Re: Opteron NUMA, latency + bandwidth boost questions

Postposted on Mon Feb 14, 2005 3:43 pm

spworley wrote:Why would latency increase? If all the RAM were hanging on one CPU, wouldn't there be just the same latency (over hypertransport) when cpu #2 asks for RAM from CPU #1?

That should be the latency that they are talking about. Remember there is inherent latency from the memory request arriving at the RAM stick and the actual data coming out on the data lines.

BTW, that small A8N-L looks like a good cheap board to get into SMP. Too bad there aren't more PCIe slots.
Flying Fox
Gerbil God
 
Posts: 21718
Joined: Mon May 24, 2004 1:19 am

Re: Opteron NUMA, latency + bandwidth boost questions

Postposted on Mon Feb 14, 2005 4:21 pm

Flying Fox wrote:
spworley wrote:Why would latency increase? If all the RAM were hanging on one CPU, wouldn't there be just the same latency (over hypertransport) when cpu #2 asks for RAM from CPU #1?
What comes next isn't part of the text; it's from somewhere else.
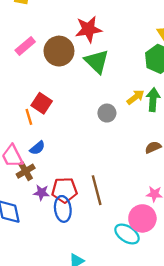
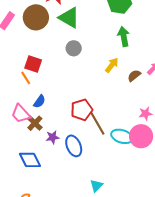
yellow arrow: (136, 97) -> (112, 65), moved
gray circle: (107, 113) -> (74, 48), moved
red pentagon: (64, 190) -> (82, 110), moved
cyan ellipse: (127, 234) -> (122, 136), moved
That should be the latency that they are talking about. Remember there is inherent latency from the memory request arriving at the RAM stick and the actual data coming out on the data lines.


Well, there's one hop of latency from RAM to the CPU. If the other CPU is the one that needs the data, then there's a second hop from CPU 1 to CPU2. A single CPU machine never has that second hop, so its latency is smaller.

But my question is why latency would be increased by having RAM hanging off both CPUs as opposed to just one. If the RAM is on just one cpu, then EVERY access by CPU #2 will have the hypertransport hop. If RAM is on both CPUS, then half of CPU #1's queries will need a hop, and half of CPU #2's queries will need a hop, and the net average latency should be the same, shouldn't they?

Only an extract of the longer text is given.